Nathalia Landeta, CEO y fundadora de Certena.
Durante los últimos años, la conversación sobre Open Finance se ha centrado en estándares, APIs e interoperabilidad. Hemos discutido cómo conectar sistemas y acelerar la innovación financiera. Sin embargo, el verdadero reto no es tecnológico, es de confianza. La pregunta de fondo sigue siendo la misma: ¿por qué las personas deberían confiar en que sus datos serán utilizados estrictamente dentro de los límites que autorizaron?
La infraestructura puede ser robusta y las APIs pueden operar sin fallas, pero si el usuario percibe que pierde el control sobre su información, el modelo difícilmente será sostenible y escalable.
Además, el auge de la Inteligencia Artificial, la biometría y regulaciones cada vez más exigentes, ha llevado a que la confianza se convierta en un requisito operativo. Esto, depende en gran medida de la gestión verificable del consentimiento.
Lo que empezamos a ver actualmente es una brecha entre la capacidad técnica de las organizaciones y la percepción de los usuarios. El consentimiento se venía tratando como un requisito formal, pero no como un mecanismo real de control, generando poca credibilidad y confianza en el proceso.
Tanto así, que una parte relevante de las personas teme que sus datos se utilicen para fines distintos a los autorizados o que no pueda revocar el acceso cuando lo necesite.
Según el estudio “Cómo impulsar las finanzas abiertas” de Datacrédito Experian, 62% de los usuarios teme que sus datos se usen para fines distintos a los autorizados y 43% teme no poder revocar el acceso fácilmente.
Esa desconfianza puede venir de años donde el consentimiento se trató como un requisito formal, no como un mecanismo real de control.
Durante mucho tiempo, el consentimiento se redujo a una casilla de “acepto términos y condiciones”, una medida práctica pero insuficiente para garantizar comprensión, detalle o control real.
Para el Open Finance, este modelo es obsoleto. Si el ecosistema busca habilitar nuevos productos, análisis de datos, scoring alternativo, validación de identidad y modelos de IA, el consentimiento debe ser específico, trazable y asociado a una finalidad concreta.
La clave no es sólo compartir datos, sino demostrar que cada acceso y tratamiento está respaldado por una autorización válida. Las organizaciones no pueden reducir el consentimiento a un documento estático que se archiva; se requiere un modelo activo: registros claros, actualizados y a los cuales se les pueda hacer seguimiento.
Esta exigencia adquiere una dimensión distinta con la incorporación de Inteligencia Artificial en los procesos financieros. A diferencia de los sistemas tradicionales, los modelos de IA no sólo ejecutan instrucciones, identifican patrones, correlacionan variables y generan nuevas inferencias a partir de los datos disponibles. Esto implica que el impacto del uso de la información puede extenderse más allá del propósito inicial si no existen límites claramente definidos y monitoreados.

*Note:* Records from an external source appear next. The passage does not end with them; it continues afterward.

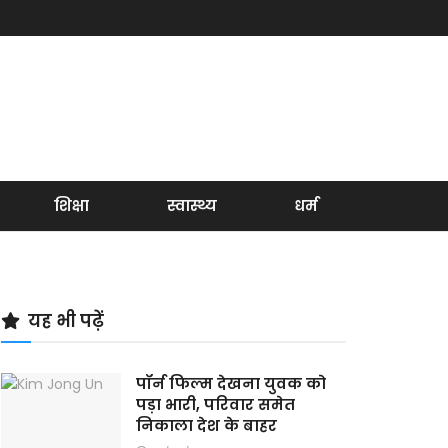
शिक्षा
स्वास्थ्य
धर्म
यह भी पढ़ें
पॉर्न फिल्म देखना युवक को
पड़ा भारी, परिवार समेत
निकाला देश के बाहर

El desafío no es únicamente autorizar el acceso a un dato, sino establecer marcos que delimiten cómo puede ser procesado, enriquecido o combinado con otras fuentes.
En el caso de la biometría, el riesgo es aún mayor: se trata de información única, permanente y altamente sensible, cuya exposición no sólo compromete una transacción, sino la identidad misma del individuo.
Por ello, lo ideal es trascender esa dimensión jurídica para convertirse en infraestructura crítica del ecosistema abierto. Una gestión robusta no sólo mitiga riesgos regulatorios y reputacionales; también legitima el uso de datos frente a clientes, aliados y supervisores.
La privacidad deja de ser una fricción y se transforma en un habilitador de negocio. Al mismo tiempo, el usuario recupera el control al saber quién accede a su información, con qué propósito y con la posibilidad efectiva de revocar permisos.
El Open Finance promete dinamizar la economía y ampliar el acceso a servicios financieros más personalizados e inclusivos. Pero su solidez no dependerá únicamente de la interoperabilidad técnica, sino de la capacidad colectiva, reguladores, empresas y usuarios, de construir mecanismos verificables que prueben el cumplimiento de las reglas.
Si el consentimiento se convierte en un activo dinámico, transparente y comprobable, el ecosistema no sólo será más innovador, sino también más legítimo.